A spokesman for the Australian Council of Trade Unions (ACTU) said the “decision makes clear that when companies break the law, working people must have the means to hold them to account.” The “means” he is referring to is not any industrial or political struggle by workers. Instead, it is the capacity of the union apparatus to bankroll protracted legal machinations that serve to enrich the bureaucracy and prevent such a struggle.

The reality is that the $50 million payout to the TWU is a reward for services rendered not as a regulator of industrial laws, but of the working class. The bureaucracy earned its bounty by ensuring that the substantial anger of workers, at Qantas and more broadly, over the illegal sackings did not result in strikes or other industrial action, but was safely diverted behind the court case.

The TWU leadership was not only protecting Qantas, but the federal Liberal-National government, which, with the full support of Labor and the ACTU, handed the airline billions of dollars in so-called “Jobkeeper” payments even as it sacked or stood down vast swathes of its workforce.

Qantas used the onset of the COVID-19 pandemic as a pretext to deepen its existing restructuring operation, slashing at least 8,000 jobs and expanding its use of subsidiary companies as a means to employ new hires under lower wages and conditions than existing workers. In addition, the airline has imposed successive real wage cutting enterprise agreements across virtually its entire workforce.

None of this would have been possible without the collaboration of the TWU and other aviation unions, which have kept industrial action to a non-disruptive minimum throughout the past five years, despite votes to strike by almost every section of workers.

The integration of the unions into the framework of the pro-business courts and their hostility to any industrial action even when masses of workers are sacked are expressions of the role of the bureaucracy as an unalloyed police force of the corporations and governments.

The draconian Fair Work industrial legislation introduced by the union-backed Labor government in 2008, and its various amendments, including by the current federal Labor government, have expanded the power of, and further entrenched the union apparatus in, the industrial courts. The purpose is to deepen the suppression of strikes and the class struggle as a whole.

The balance sheet for the five years since the illegal sackings is revealing. Qantas is up by hundreds of millions of dollars, as the fine and compensation are dwarfed by the savings from the outsourcing and other cost-cutting measures undertaken with the confidence that the TWU and other unions would block any organised opposition by workers.

The TWU has pocketed at least $40 million after legal costs. The law firms representing both sides have collected tens of millions. The losers are the workers: the sacked baggage handlers, whose compensation after five years in the wilderness amounts to less than a year’s wage, and all the other Qantas workers who have been outsourced or slapped with real wage cuts enforced by the TWU and other aviation unions.

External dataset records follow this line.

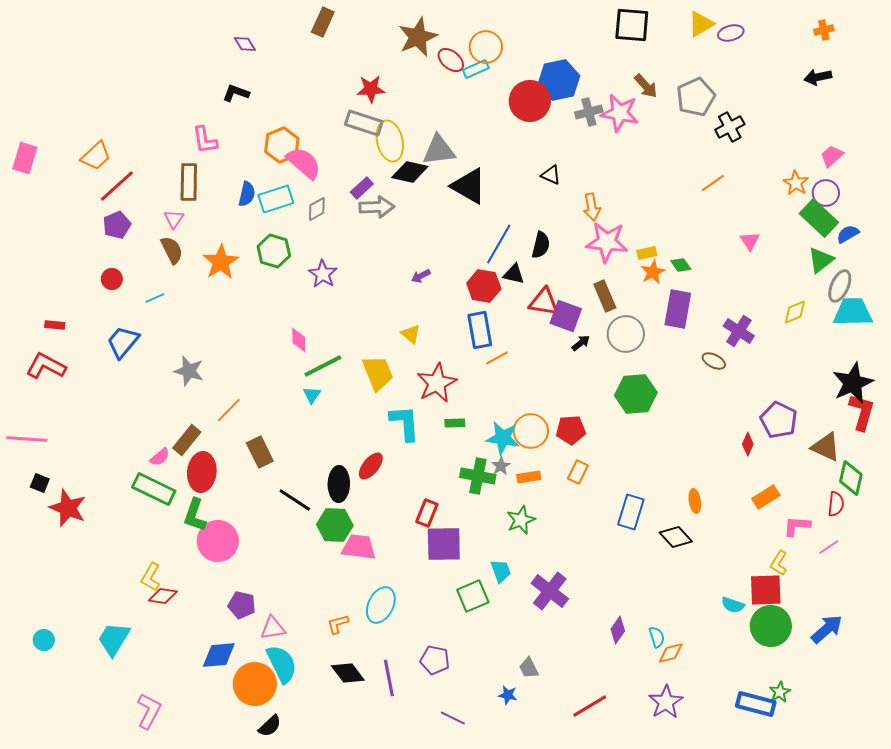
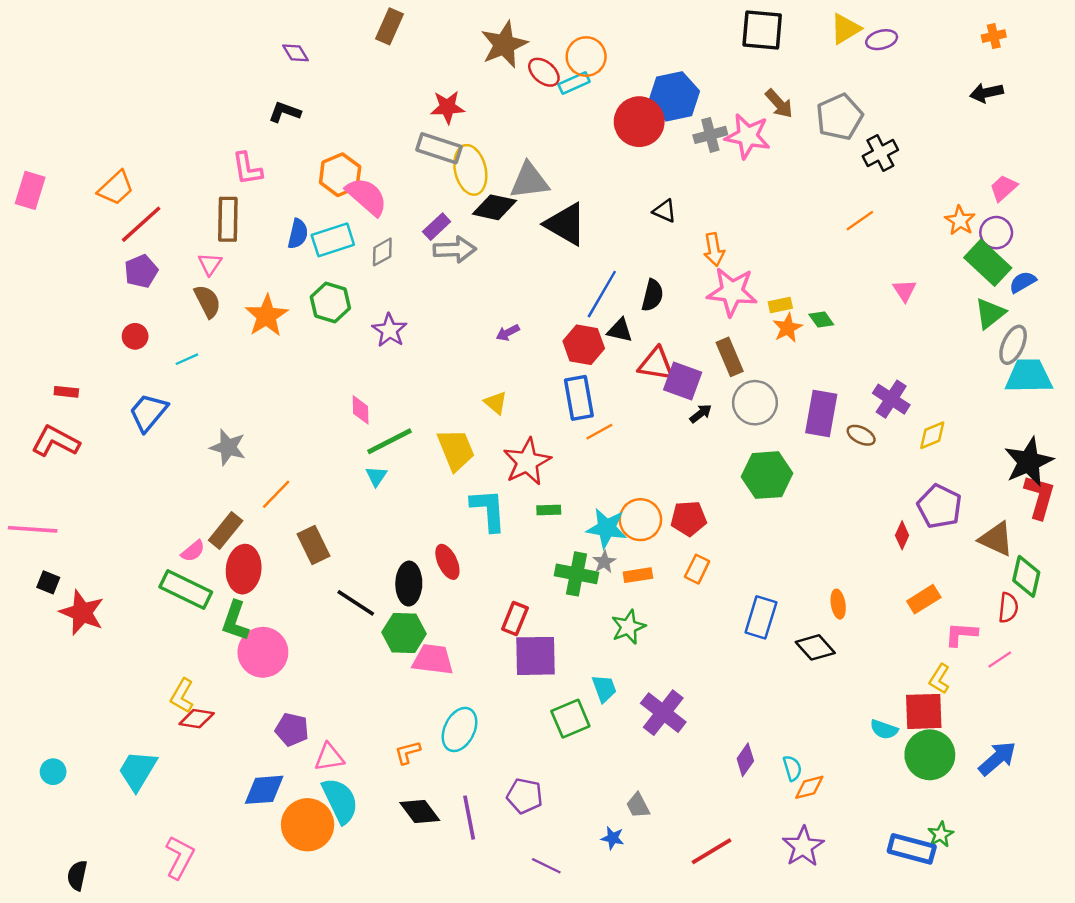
purple rectangle: (678, 309) -> (821, 414), moved
yellow diamond: (795, 312) -> (932, 435), moved
red ellipse: (371, 466) -> (447, 562), turned -64
black semicircle: (270, 726) -> (77, 875), moved, turned 145

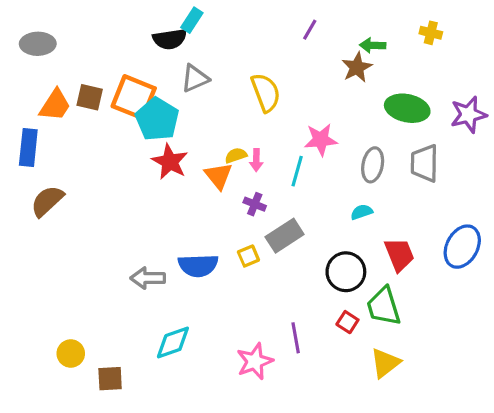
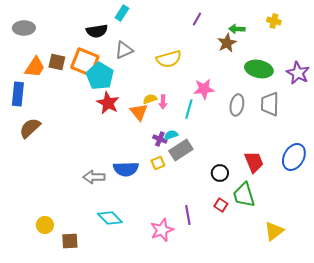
black semicircle: (170, 39) -> (97, 31), moved
yellow semicircle: (266, 93) -> (169, 59), turned 95
purple star: (469, 115) -> (298, 73), turned -30
purple cross: (255, 204) -> (160, 139), moved
cyan semicircle: (362, 212) -> (171, 135), moved
black circle: (346, 272) -> (220, 173), size x0.7
cyan diamond: (173, 342) -> (110, 218), turned 65
yellow triangle: (385, 363) -> (274, 231), moved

Conclusions must be drawn from this experience. Workers, in aviation or any other industry, cannot leave the defence of their jobs, wages and conditions in the hands of the courts, Labor or the unions. New organisations, rank-and-file committees democratically run by workers, not bureaucrats, must be built in every airport and workplace. Through these committees, workers can ensure that any attempt by management to slash jobs, outsource workers, or cut real wages and conditions, is met with an industrial fight, including strikes, not legal notices.

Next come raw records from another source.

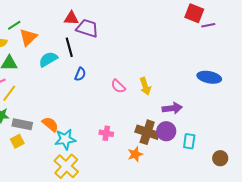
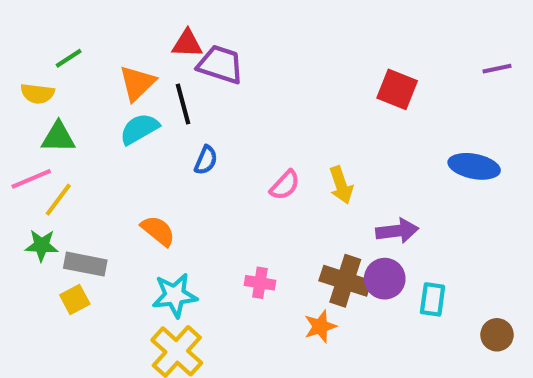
red square: (194, 13) -> (397, 89), moved
purple line: (208, 25) -> (497, 69), moved
orange triangle: (28, 37) -> (137, 83), moved
pink semicircle: (118, 86) -> (285, 185), turned -91
orange semicircle: (50, 124) -> (158, 231), moved

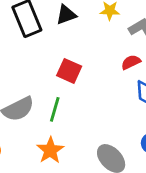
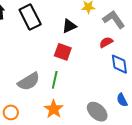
black triangle: (66, 15) -> (69, 26), moved

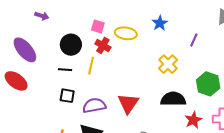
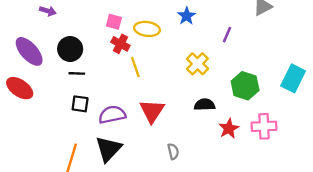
black circle: (71, 45) -> (70, 49), moved
yellow line: (91, 66) -> (135, 67), moved, turned -30
black semicircle: (173, 99) -> (205, 105), size x0.7

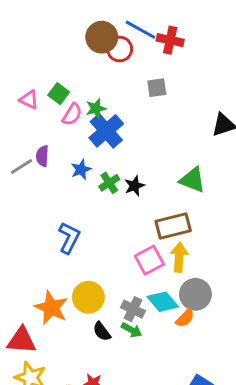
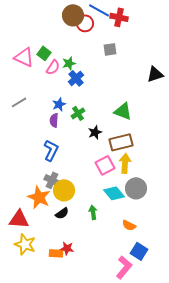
pink triangle: (29, 100) -> (24, 57), size x1.5
blue cross: (106, 131) -> (76, 78), size x0.7
purple semicircle: (42, 156) -> (54, 120), moved
green triangle: (192, 180) -> (123, 111), moved
black star: (134, 186) -> (95, 132), moved
gray cross: (133, 309) -> (52, 180), moved
orange semicircle: (185, 318) -> (129, 225), moved, turned 72
green arrow: (132, 330) -> (93, 212), turned -128
black semicircle: (102, 331) -> (62, 213), moved, turned -88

What is required is not only an industrial struggle against Qantas and other major corporations, but a political fight against the union bureaucracies, courts, Labor and the capitalist system itself. A fight must be taken up for a socialist perspective, including for vital transport infrastructure, including the airlines, to be placed under democratic workers’ control and ownership, to serve the needs of the entire working class, not increase the profits of the wealthy elite.